** Task material follows **
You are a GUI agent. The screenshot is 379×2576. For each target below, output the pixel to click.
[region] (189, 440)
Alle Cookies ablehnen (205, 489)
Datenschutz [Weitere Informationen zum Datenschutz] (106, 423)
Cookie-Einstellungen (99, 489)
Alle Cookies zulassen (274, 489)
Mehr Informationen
** End of Task material **
** Task material follows **
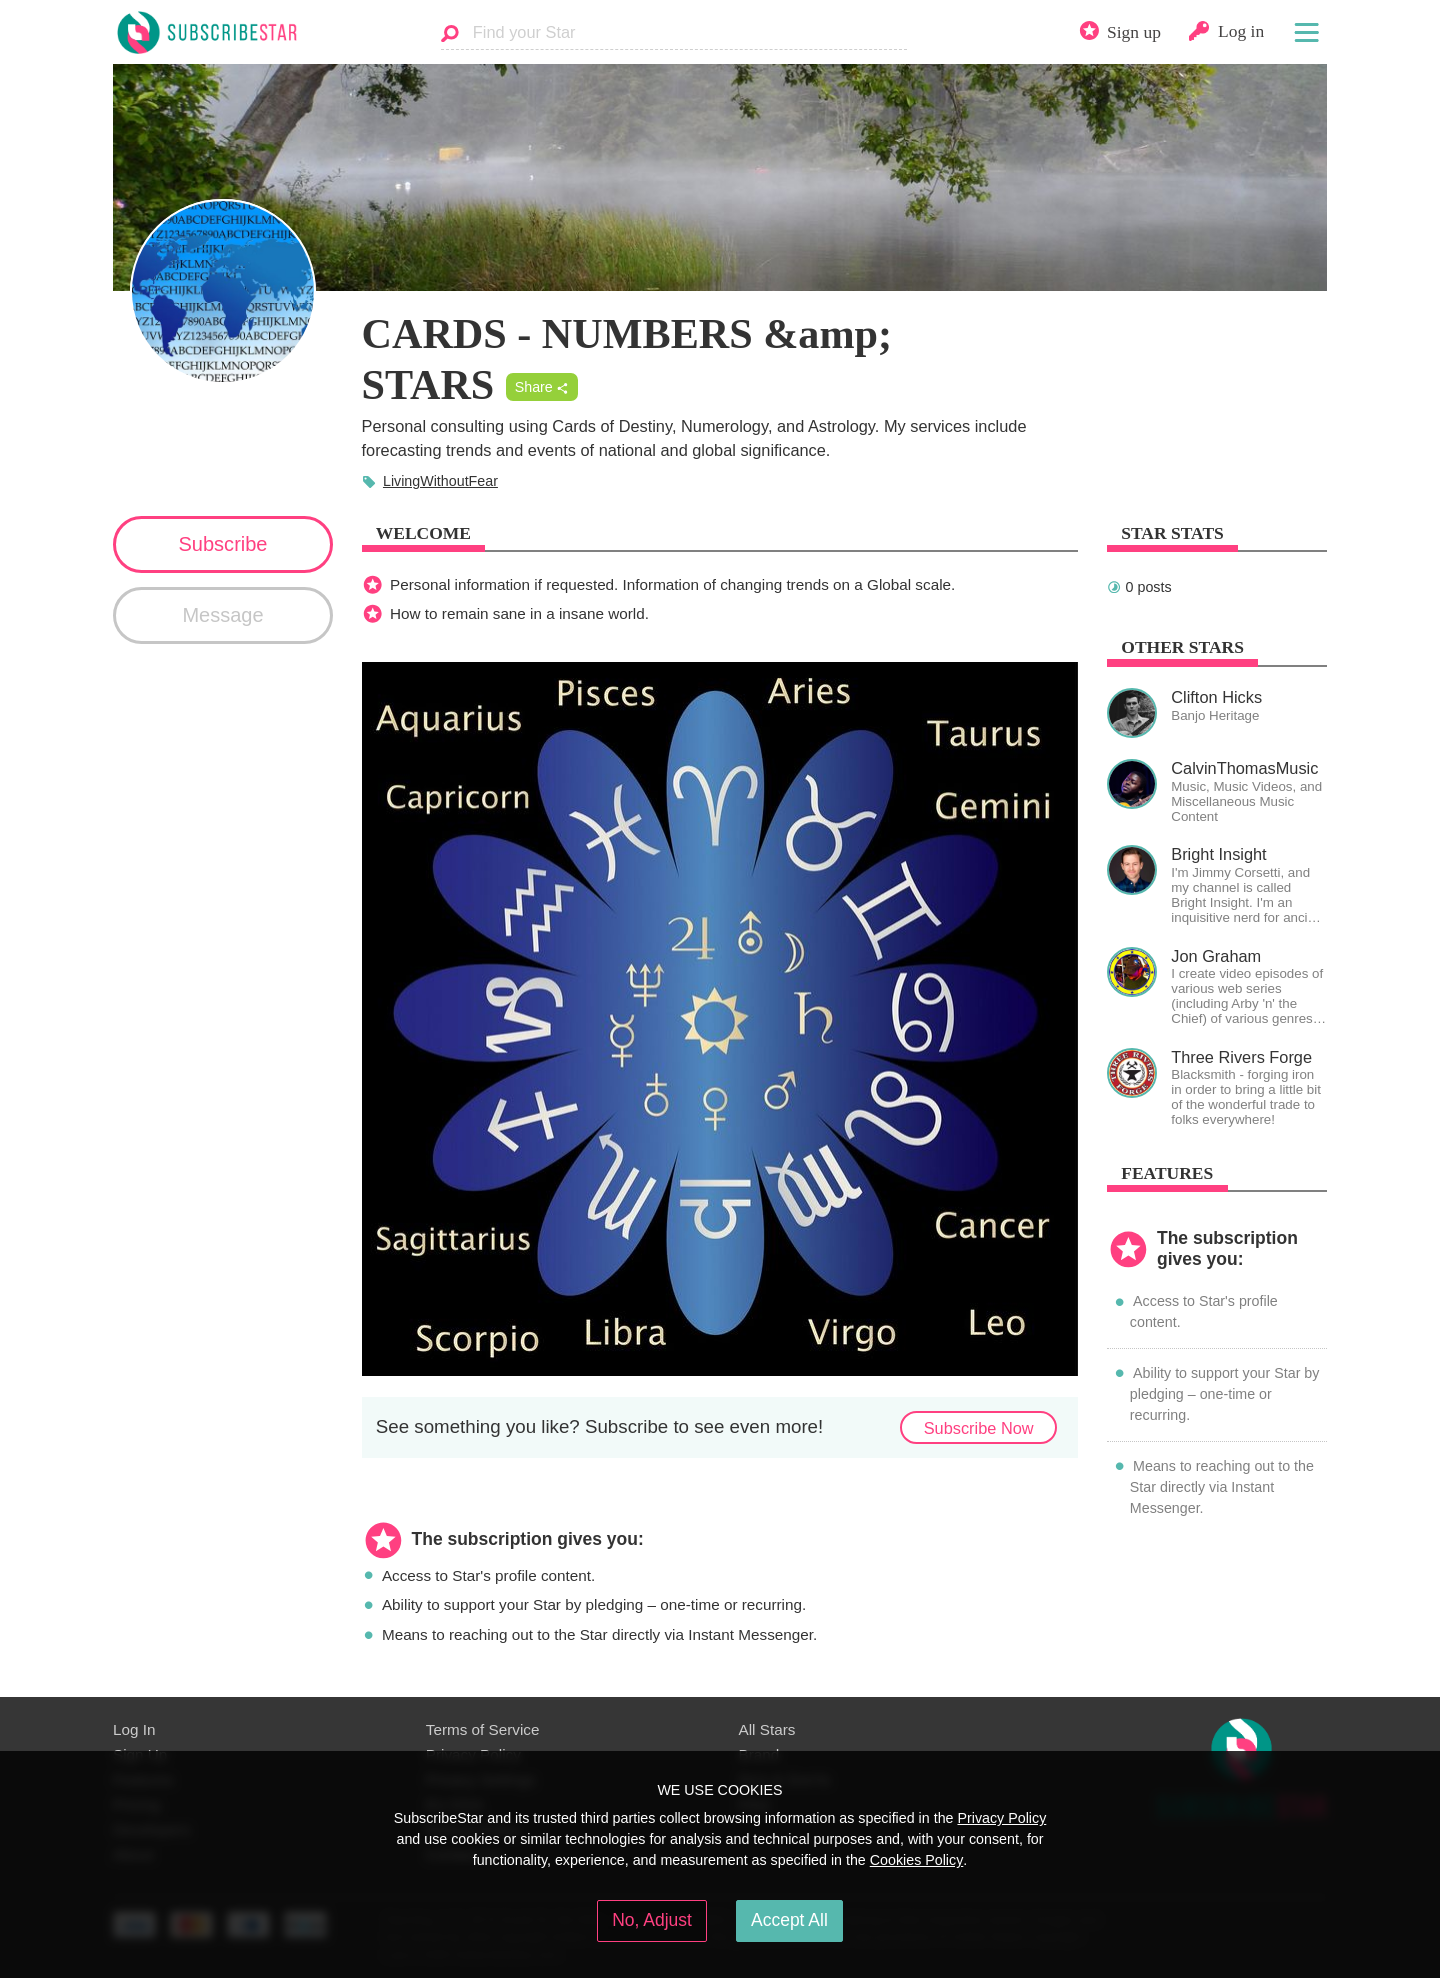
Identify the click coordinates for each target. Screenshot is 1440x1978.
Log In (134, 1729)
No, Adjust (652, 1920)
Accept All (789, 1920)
** End of Task material **
Task brief: Scan the lines above for the word "Alle". Return each one that has it.

Answer below:
Alle Cookies ablehnen (205, 489)
Alle Cookies zulassen (274, 489)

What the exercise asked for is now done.